Science

Build the model the right way

Our first technical milestone is a proprietary foundation model in histopathology — optimized for the data–context–compute triangle, and designed to generalize across hospitals.

HistFM: the histology foundation model

Whole-slide images are enormous. Capturing both micro-scale cellular detail and macro-scale tissue organization requires long-context modeling.

Training substrate

We start with public datasets that cover diverse tissue types and cancer cohorts, then expand with partner data:

  • TCGA for tumor diversity and paired outcomes.
  • GTEx for normal tissue context.
  • CPTAC for proteogenomics (critical for multimodal alignment).

Architecture philosophy

We separate the problem into (1) local tile representation and (2) slide-level aggregation with long-range context. This modularity lets us iterate faster and evaluate each component independently.

  • Strong tile encoders for cellular texture and morphology.
  • Long-context slide encoder for spatial organization and microenvironment structure.
  • Multimodal objectives to embed what matters biologically.
Licensing discipline: We respect open-source and research licenses. Research-only weights are never used in deployed products — we either train our own, or obtain the appropriate commercial permissions.

Proteomics-aware learning

Vision-only models can be powerful — but therapy response is mediated by molecular function. Aligning histology with proteomics helps the representation become mechanistically useful.

Multi-task objective

Alongside self-supervised objectives, we add supervised regression heads to predict proteomic abundance on CPTAC subsets. The goal is not a single perfect predictor; it’s a richer embedding space.

External validation

We hold out cohorts and institutions to prevent leakage. CPTAC is particularly useful as a high-quality external test bed when splits are done correctly.

Path to causality

The model suggests resistance pathways; the lab tests key hypotheses.

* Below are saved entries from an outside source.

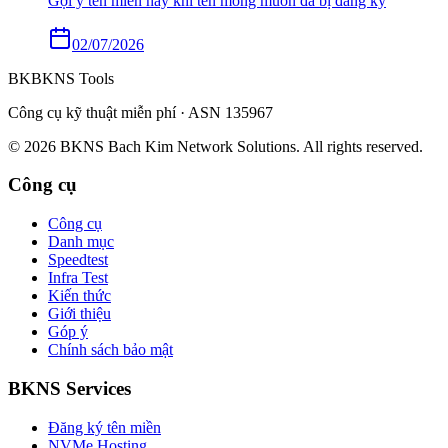
Gợi ý tên miền hay khi tên mong muốn đã bị đăng ký
02/07/2026
BK
BKNS
Tools
Công cụ kỹ thuật miễn phí · ASN 135967
© 2026 BKNS Bach Kim Network Solutions. All rights reserved.
Công cụ
Công cụ
Danh mục
Speedtest
Infra Test
Kiến thức
Giới thiệu
Góp ý
Chính sách bảo mật
BKNS
Services
Đăng ký tên miền
NVMe Hosting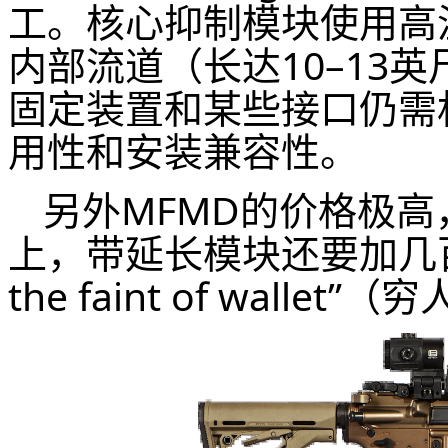
工。核心抑制模块使用高
内部流道（长达10–13英
固定装置和某些接口仍需
用性和安装兼容性。
另外MFMD的价格极高
上，带延长模块还要加几
the faint of wallet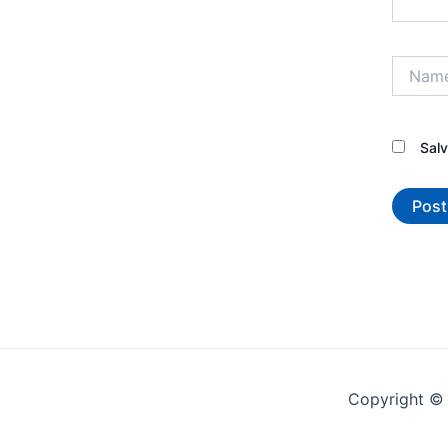
Name*
Sal
Copyright © 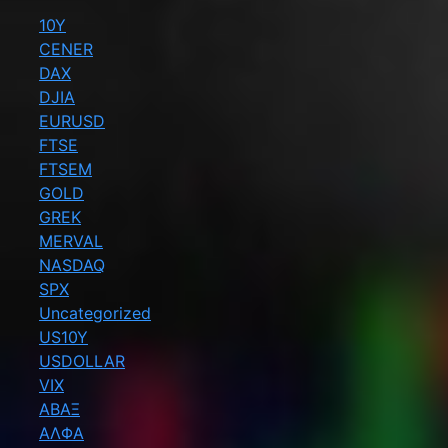
10Y
CENER
DAX
DJIA
EURUSD
FTSE
FTSEM
GOLD
GREK
MERVAL
NASDAQ
SPX
Uncategorized
US10Y
USDOLLAR
VIX
ΑΒΑΞ
ΑΛΦΑ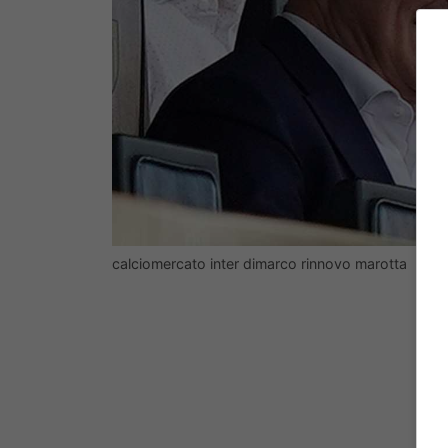
calciomercato inter dimarco rinnovo marotta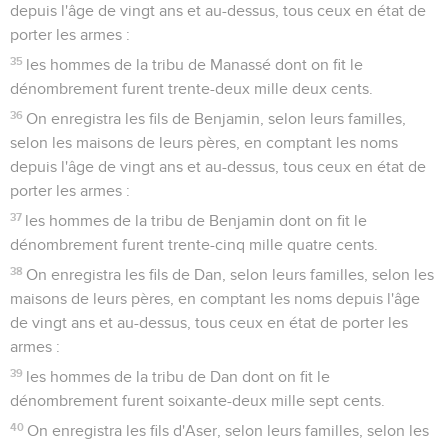
depuis l'âge de vingt ans et au-dessus, tous ceux en état de
porter les armes :
35
les hommes de la tribu de Manassé dont on fit le
dénombrement furent trente-deux mille deux cents.
36
On enregistra les fils de Benjamin, selon leurs familles,
selon les maisons de leurs pères, en comptant les noms
depuis l'âge de vingt ans et au-dessus, tous ceux en état de
porter les armes :
37
les hommes de la tribu de Benjamin dont on fit le
dénombrement furent trente-cinq mille quatre cents.
38
On enregistra les fils de Dan, selon leurs familles, selon les
maisons de leurs pères, en comptant les noms depuis l'âge
de vingt ans et au-dessus, tous ceux en état de porter les
armes :
39
les hommes de la tribu de Dan dont on fit le
dénombrement furent soixante-deux mille sept cents.
40
On enregistra les fils d'Aser, selon leurs familles, selon les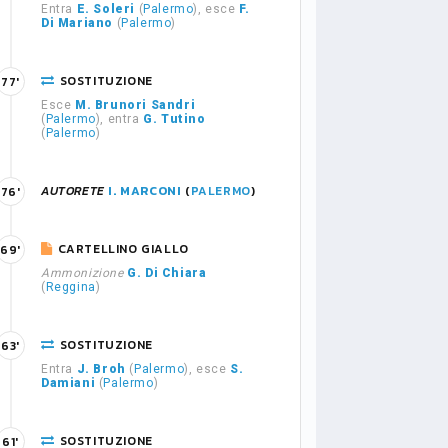
Entra
E. Soleri
(
Palermo
), esce
F.
Di Mariano
(
Palermo
)
SOSTITUZIONE
77'
Esce
M. Brunori Sandri
(
Palermo
), entra
G. Tutino
(
Palermo
)
AUTORETE
I. MARCONI
(
PALERMO
)
76'
CARTELLINO GIALLO
69'
Ammonizione
G. Di Chiara
(
Reggina
)
SOSTITUZIONE
63'
Entra
J. Broh
(
Palermo
), esce
S.
Damiani
(
Palermo
)
SOSTITUZIONE
61'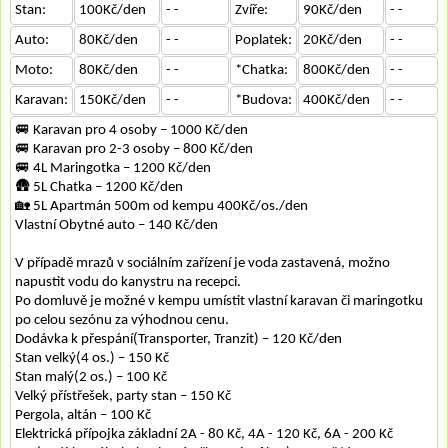
Stan:
100Kč/den
- -
Zvíře:
90Kč/den
- -
Auto:
80Kč/den
- -
Poplatek:
20Kč/den
- -
Moto:
80Kč/den
- -
*Chatka:
800Kč/den
- -
Karavan:
150Kč/den
- -
*Budova:
400Kč/den
- -
🚐 Karavan pro 4 osoby – 1000 Kč/den
🚐 Karavan pro 2-3 osoby – 800 Kč/den
🚐 4L Maringotka – 1200 Kč/den
🛖 5L Chatka – 1200 Kč/den
🏡 5L Apartmán 500m od kempu 400Kč/os./den
Vlastní Obytné auto – 140 Kč/den
V případě mrazů v sociálním zařízení je voda zastavená, možno
napustit vodu do kanystru na recepci.
Po domluvě je možné v kempu umístit vlastní karavan či maringotku
po celou sezónu za výhodnou cenu.
Dodávka k přespání(Transporter, Tranzit) – 120 Kč/den
Stan velký(4 os.) – 150 Kč
Stan malý(2 os.) – 100 Kč
Velký přístřešek, party stan – 150 Kč
Pergola, altán – 100 Kč
Elektrická přípojka základní 2A - 80 Kč, 4A - 120 Kč, 6A - 200 Kč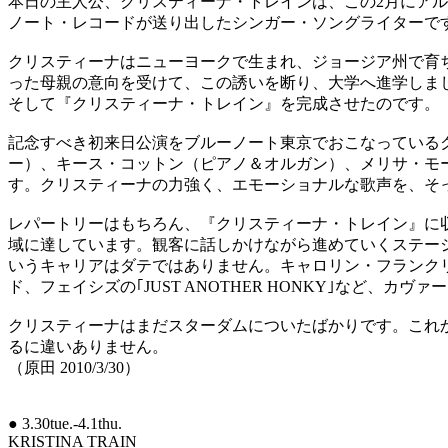
本日の主人公、クリスティーナ・トレインは、この2月にア
ノート・レコードが送り出したシンガー・ソングライターで
クリスティーナはニューヨークで生まれ、ジョージア州で育
った母親の意向を受けて、この誘いを断り、大学へ進学しま
そして『クリスティーナ・トレイン』を完成させたのです。
記念すべき初来日公演をブルーノート東京でおこなっている
ー）、キース・コットン（ピアノ＆オルガン）、メリサ・モ
す。クリスティーナの力強く、エモーショナルな歌声を、そ
レパートリーはもちろん、『クリスティーナ・トレイン』に
域に達しています。観客に話しかけながら進めていくステー
いうキャリアはダテではありません。キャロリン・フランクリン
ド、フェイシズの｢JUST ANOTHER HONKY｣など、カ
クリスティーナはまだスターダムについたばかりです。これ
るに違いありません。
（原田 2010/3/30）
● 3.30tue.-4.1thu.
KRISTINA TRAIN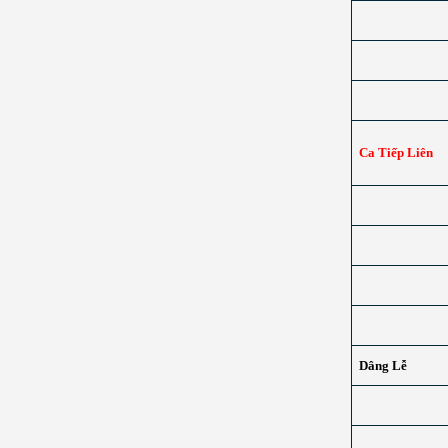
Ca Tiếp Liên
Dâng Lễ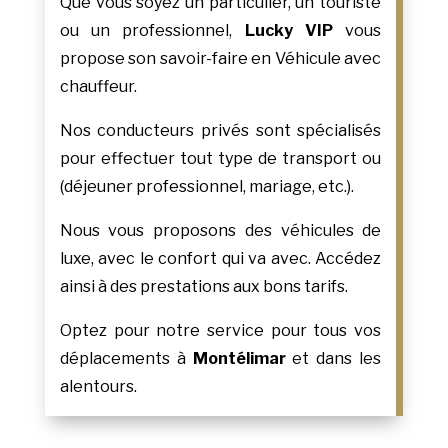
Que vous soyez un particulier, un touriste
ou un professionnel,
Lucky VIP
vous
propose son savoir-faire en Véhicule avec
chauffeur.
Nos conducteurs privés sont spécialisés
pour effectuer tout type de transport ou
(déjeuner professionnel, mariage, etc.).
Nous vous proposons des véhicules de
luxe, avec le confort qui va avec. Accédez
ainsi à des prestations aux bons tarifs.
Optez pour notre service pour tous vos
déplacements à
Montélimar
et dans les
alentours.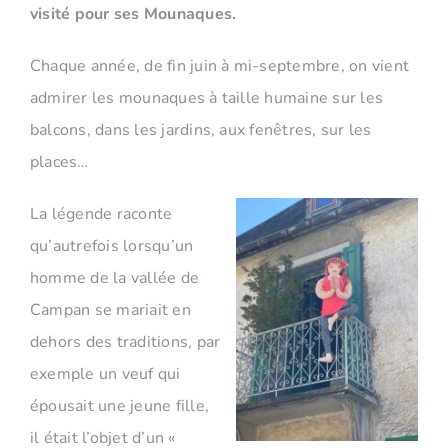
visité pour ses Mounaques.
Chaque année, de fin juin à mi-septembre, on vient
admirer les mounaques à taille humaine sur les
balcons, dans les jardins, aux fenêtres, sur les
places…
La légende raconte
qu’autrefois lorsqu’un
homme de la vallée de
Campan se mariait en
dehors des traditions, par
exemple un veuf qui
épousait une jeune fille,
il était l’objet d’un «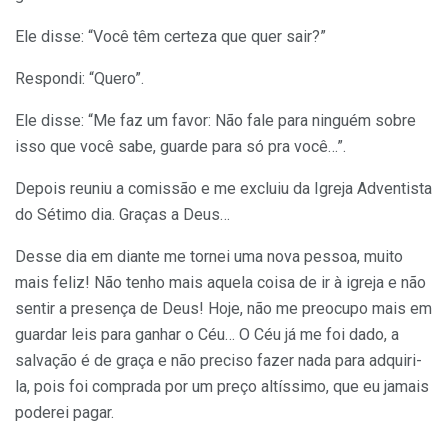
Ele disse: “Você têm certeza que quer sair?”
Respondi: “Quero”.
Ele disse: “Me faz um favor: Não fale para ninguém sobre
isso que você sabe, guarde para só pra você…”.
Depois reuniu a comissão e me excluiu da Igreja Adventista
do Sétimo dia. Graças a Deus…
Desse dia em diante me tornei uma nova pessoa, muito
mais feliz! Não tenho mais aquela coisa de ir à igreja e não
sentir a presença de Deus! Hoje, não me preocupo mais em
guardar leis para ganhar o Céu… O Céu já me foi dado, a
salvação é de graça e não preciso fazer nada para adquiri-
la, pois foi comprada por um preço altíssimo, que eu jamais
poderei pagar.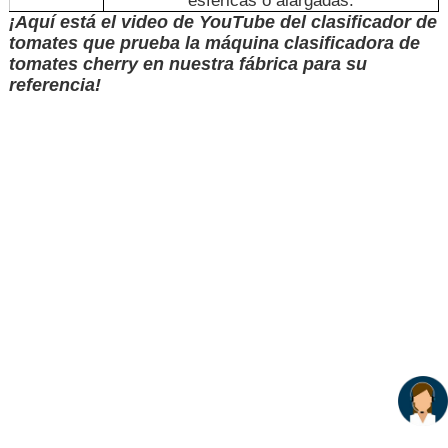
esféricas o alargadas.
¡Aquí está el video de YouTube del clasificador de
tomates que prueba la máquina clasificadora de
tomates cherry en nuestra fábrica para su
referencia!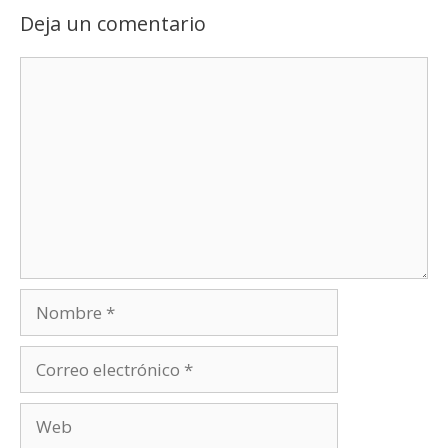
Deja un comentario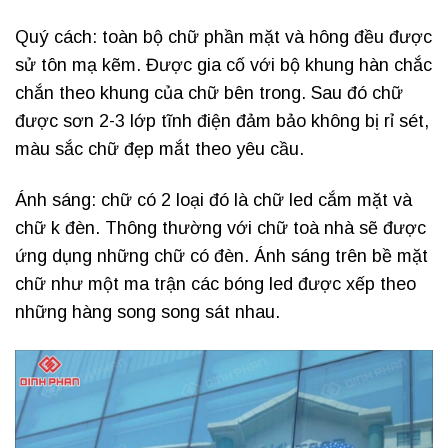
Quý cách: toàn bộ chữ phần mặt và hông đều được
sử tôn mạ kẽm. Được gia cố với bộ khung hàn chắc
chắn theo khung của chữ bên trong. Sau đó chữ
được sơn 2-3 lớp tĩnh điện đảm bảo không bị rỉ sét,
màu sắc chữ đẹp mắt theo yêu cầu.
Ánh sáng: chữ có 2 loại đó là chữ led cắm mặt và
chữ k đèn. Thông thường với chữ toà nhà sẽ được
ứng dụng những chữ có đèn. Ánh sáng trên bề mặt
chữ như một ma trận các bóng led được xếp theo
những hàng song song sát nhau.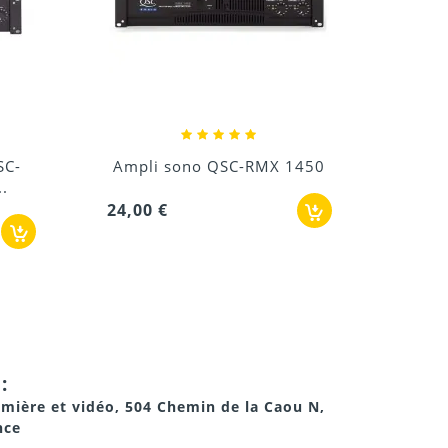
24,00
1450
Location Amplificateur QSC
PL-230
45,00 €
:
umière et vidéo, 504 Chemin de la Caou N,
nce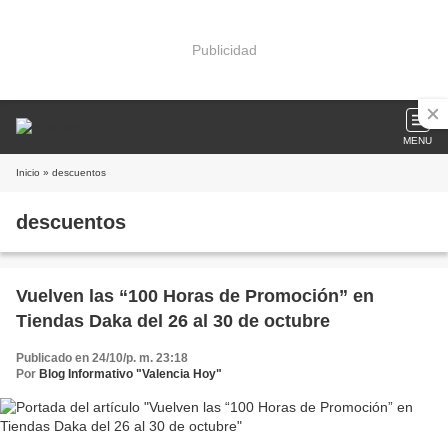
Publicidad
MENU
Inicio
» descuentos
descuentos
Vuelven las “100 Horas de Promoción” en
Tiendas Daka del 26 al 30 de octubre
Publicado en 24/10/p. m. 23:18
Por
Blog Informativo "Valencia Hoy"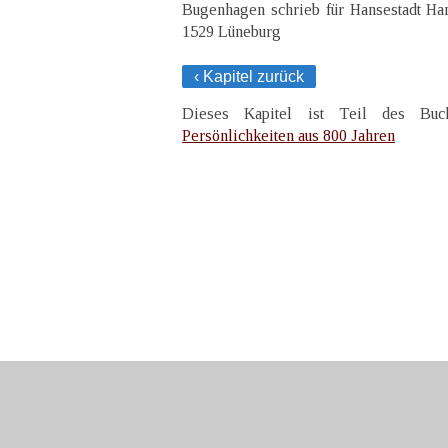
Bugenhagen schrieb für Hansestadt Ha
1529 Lüneburg
‹ Kapitel zurück
Dieses Kapitel ist Teil des B
Persönlichkeiten aus 800 Jahren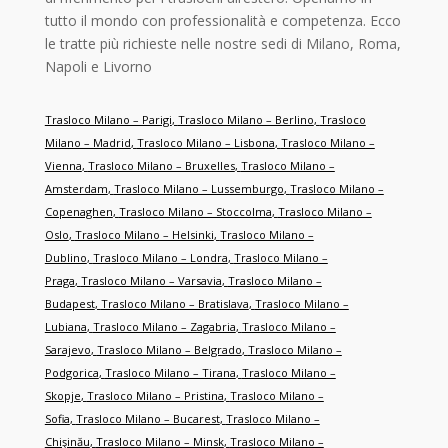
tutto il mondo con professionalità e competenza. Ecco
le tratte più richieste nelle nostre sedi di Milano, Roma,
Napoli e Livorno
Trasloco Milano – Parigi
,
Trasloco Milano – Berlino
,
Trasloco
Milano – Madrid
,
Trasloco Milano – Lisbona
,
Trasloco Milano –
Vienna
,
Trasloco Milano – Bruxelles
,
Trasloco Milano –
Amsterdam
,
Trasloco Milano – Lussemburgo
,
Trasloco Milano –
Copenaghen
,
Trasloco Milano – Stoccolma
,
Trasloco Milano –
Oslo
,
Trasloco Milano – Helsinki
,
Trasloco Milano –
Dublino
,
Trasloco Milano – Londra
,
Trasloco Milano –
Praga
,
Trasloco Milano – Varsavia
,
Trasloco Milano –
Budapest
,
Trasloco Milano – Bratislava
,
Trasloco Milano –
Lubiana
,
Trasloco Milano – Zagabria
,
Trasloco Milano –
Sarajevo
,
Trasloco Milano – Belgrado
,
Trasloco Milano –
Podgorica
,
Trasloco Milano – Tirana
,
Trasloco Milano –
Skopje
,
Trasloco Milano – Pristina
,
Trasloco Milano –
Sofia
,
Trasloco Milano – Bucarest
,
Trasloco Milano –
Chişinău
,
Trasloco Milano – Minsk
,
Trasloco Milano –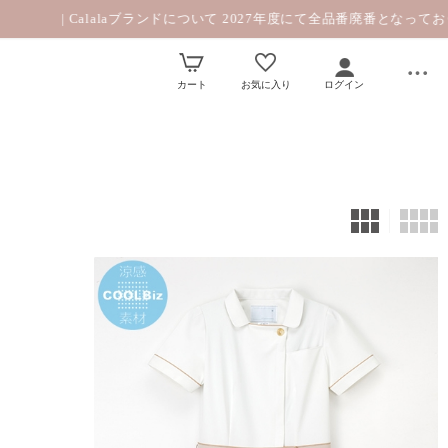
lalaブランドについて 2027年度にて全品番廃番となっております。|
カート
お気に入り
ログイン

This is how the platform earns trust — and generates proprietary data.

Benchmarks & evaluation

We evaluate on tasks that test robustness, generalization, and molecular inference — not just in-distribution accuracy.

Representative benchmarks

  • PANDA — prostate cancer grading.
  • UBC-OCEAN — ovarian cancer subtyping.
  • TCGA-NSCLC — lung cancer subtyping.
  • Camelyon17-WILDS — distribution shift across hospitals.
  • MHIST — colorectal polyp classification.

The exact benchmark set may evolve as we align with the most informative public evaluations.

Molecular prediction

For multimodal grounding we use gene expression / molecular prediction suites (e.g., HEST), and evaluate whether multimodal training improves out-of-distribution performance.

  • Strict train/test splits to avoid cohort leakage.
  • Confidence calibration and uncertainty reporting.
  • Population-level bias checks when metadata allows it.

Safety & regulatory posture

We begin as a research and decision-support platform, not a diagnostic device. Clinical claims require prospective validation and the right regulatory pathway.

Human in the loop

Outputs are designed to support clinicians with evidence and uncertainty — not replace judgement.

Auditability

Every prediction should be traceable: data provenance, model versioning, and evaluation context.

Clinical validation

Prospective studies and lab validation are the bridge between retrospective signal and real-world care.

Note: Nothing on this site is medical advice. Enso’s technology is under development and not cleared or approved for clinical use.